Con el odio no se juega. Ni como metáfora ni como cita ilustrada. Ni tan siquiera como broma entre amigos. El odio es la caja de Pandora que, una vez abierta, tiene consecuencias nefastas y es imposible de cerrar.
En estos tiempos, se apela demasiado al odio. Y sobre todo se hace con excesiva ligereza. En España, llevamos años jugando a odiarnos y al final acabaremos haciéndolo de verdad. La irresponsabilidad no está en pedir cuentas de una memoria histórica que necesita su reparación sino en el tono empleado para lograrlo. Que era necesario dar una respuesta a quienes preguntaban por sus familiares desaparecidos desde hacía décadas es evidente, pero lo aconsejable era no hacerlo apelando a los familiares del otro. Parece que en este país no sabemos resolver una disputa sin destrozarnos antes y empezar la partida de cero. Lo grandioso de la Transición –eso que Podemos llama “el régimen del 78”- fue superar el odio. Ni siquiera traer la democracia a España o lograr que las Cortes franquistas se hicieran el harakiri. Fue sustituir el odio por bicarbonato. Y lograr, así, que los hijos y nietos de quienes se dispararon en el frente se sentaran juntos reprimiendo las ganas de degollar al otro. Nadie dice que no tuvieran esos sentimientos pero si así era, fueron capaces de superarlo por el bien de la convivencia. Por eso enfada ver la frivolidad con la que algunos hablan de ese “régimen del 78” como si fuera una desgracia totalitaria en un país desangrado durante siglos en combates fratricidas.

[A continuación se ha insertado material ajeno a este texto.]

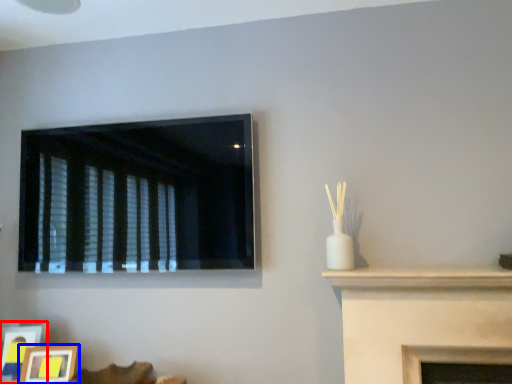 Question: Which object is closer to the camera taking this photo, picture frame (highlighted by a red box) or picture frame (highlighted by a blue box)?

Choices:
 (A) picture frame
 (B) picture frame

Answer: (B) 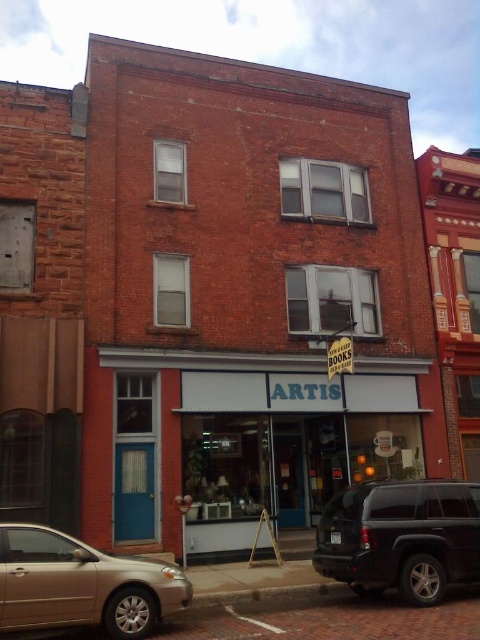 Does shiny black suv at center have a greater width compared to gold metallic sedan at lower left?

Indeed, shiny black suv at center has a greater width compared to gold metallic sedan at lower left.

In the scene shown: Who is more distant from viewer, (411, 572) or (96, 561)?

The point (411, 572) is behind.

Locate an element on the screen. This screenshot has width=480, height=640. shiny black suv at center is located at coordinates (402, 538). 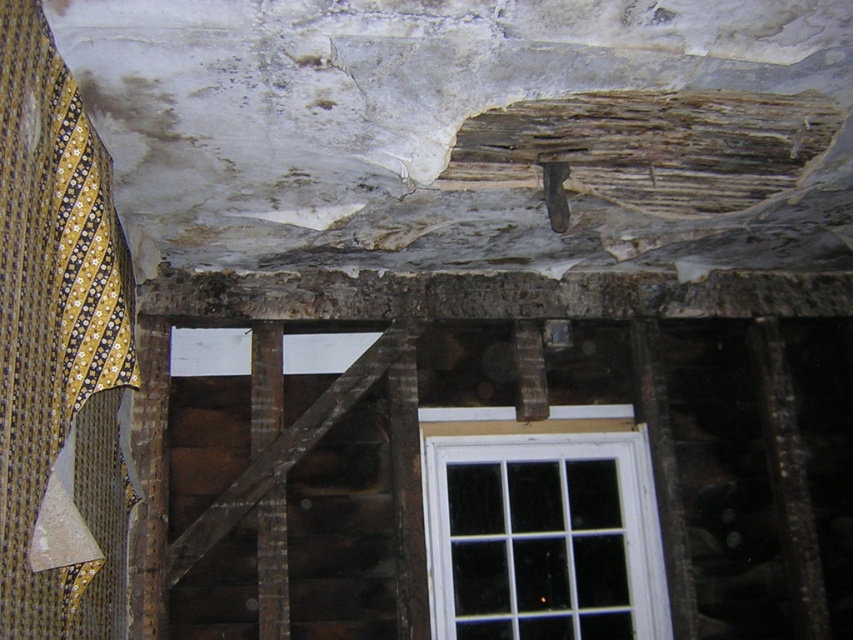 Is point (114, 605) closer to viewer compared to point (641, 512)?

That is True.

Is yellow striped fabric at left above white plastic window at lower center?

Indeed, yellow striped fabric at left is positioned over white plastic window at lower center.

This screenshot has width=853, height=640. I want to click on yellow striped fabric at left, so click(57, 349). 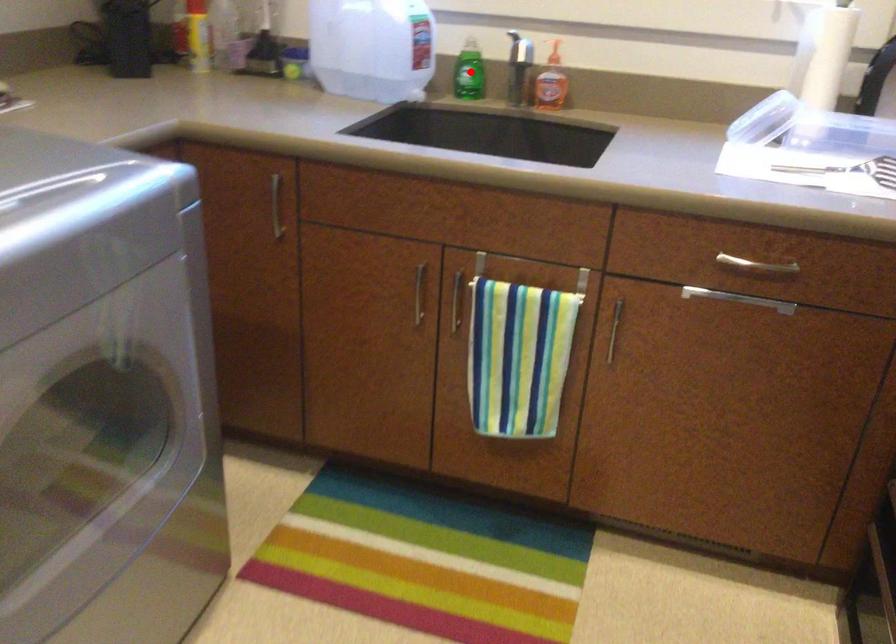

Lo mismo puede decirse de una Europa partida en dos o en cuatro o en diez hasta lograr reconciliarse. Las reuniones del Eurogrupo o las decisiones de la UE serán muy torpes e incompletas pero tienen un sustrato imposible de olvidar. Hace apenas medio siglo que Francia y Alemania han dejado de odiarse. Merkel será una dominatrix y Hollande, un bufón, pero representan a dos pueblos que han vivido matándose hasta hace media hora. Es lo que tiene el odio. Es un sentimiento tan fuerte como el amor que permanece, aunque se acabe la convivencia. Del mismo modo, el odio continúa aunque cesen las armas. Y reponerse de siglos o décadas odiando al vecino necesita mucho diván colectivo. Que se lo digan a los serbios y los croatas. Aún están en ello.
Por eso resulta tan inquietante ver a Varufakis citando a Roosevelt en Twitter: “Son unánimes en su odio hacia mí. Y yo doy la bienvenida a su odio”, decía un tuit suyo. No debería jugar con fuego. Ni Europa odia a Grecia ni estamos como para derrochar prudencia en un mundo en crisis. Un continente que ha permanecido en el enfrentamiento durante toda su historia y que ha conseguido vivir en paz por unas décadas, merece algo mejor que un chulo provocando al primo de Zumosol. No es difícil convocar a los jinetes del Apocalipsis. Lo complicado será encerrarlos de nuevo después.